The Respondent is Michael Behrens of 526 Frontenac Street, Kingston, Ontario K7L 4M2, Canada.
2. The Domain Name and Registrar
The disputed Domain Name is <energizerbunny.com> and the Registrar is Network Solutions Inc., of Herndon, Virginia, United States of America.
3. Procedural History
The Complaint was filed on September 25, 2000 (hardcopy), and October 6, 2000 (electronic copy). Electronic copies of amended Complaint to deal with slight procedural issues were filed on October 6 and 11, 2000 with hard copies following October 9 and 17, 2000 respectively. WIPO verified that the Complaint satisfies the Rules and the Supplemental Rules and that payment was properly made. The panelist is satisfied this is the case.

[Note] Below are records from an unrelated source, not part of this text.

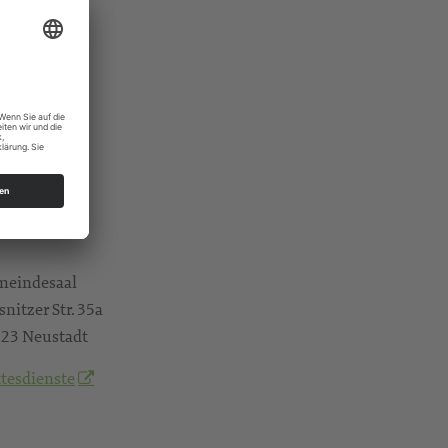
eindesaal
snitzer Str. 35a
23 Neustadt
tesdienste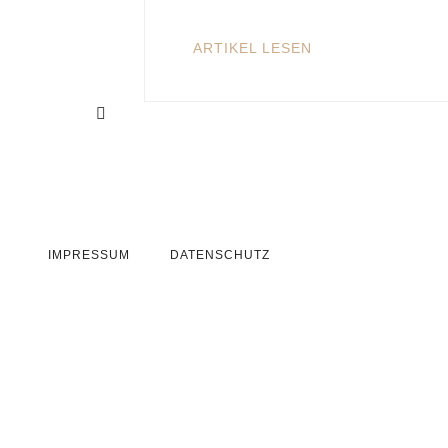
ARTIKEL LESEN
IMPRESSUM
DATENSCHUTZ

The Complaint was properly notified in accordance with Rules, paragraph 2 (a). No Response was filed by the Respondent. The Respondent is in default.

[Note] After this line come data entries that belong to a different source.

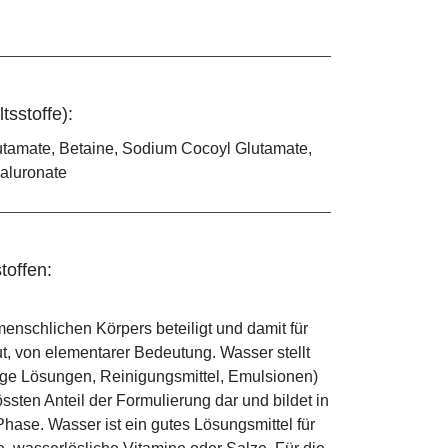
tsstoffe):
utamate, Betaine, Sodium Cocoyl Glutamate,
yaluronate
toffen:
enschlichen Körpers beteiligt und damit für
ut, von elementarer Bedeutung. Wasser stellt
ige Lösungen, Reinigungsmittel, Emulsionen)
sten Anteil der Formulierung dar und bildet in
ase. Wasser ist ein gutes Lösungsmittel für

The administrative panel was properly constituted. The undersigned panelist submitted a Statement of Acceptance and Declaration of Impartiality and Independence.
No further submissions were received by WIPO or the Panel as a consequence of which the date scheduled for the issuance of the Panel’s decision was December 10, 2000.
4. Factual Background
The Complainant is the owner of registered trade marks for ENERGIZER BUNNY in the USA and the Energizer Bunny device in the USA and Canada.
5. Parties’ Contentions
The Complainant states:
Eveready Battery Company ("EBC") is the owner of a valid United States federal trademark registration for the Energizer Bunny trademark ("Mark"): United States Registration No. 1,769,243 (registered on May 4, 1993) and valid United States federal trademark and Canadian registrations for the Energizer Bunny ICON trademark ("Icon"): United States Registration No. 2,028,373 (registered on January 7, 1997); Canadian Certificate of Registration No. 399312 (registered June 19, 1992); and Canadian Certificate of Registration No. 447391 (registered September 8, 1995).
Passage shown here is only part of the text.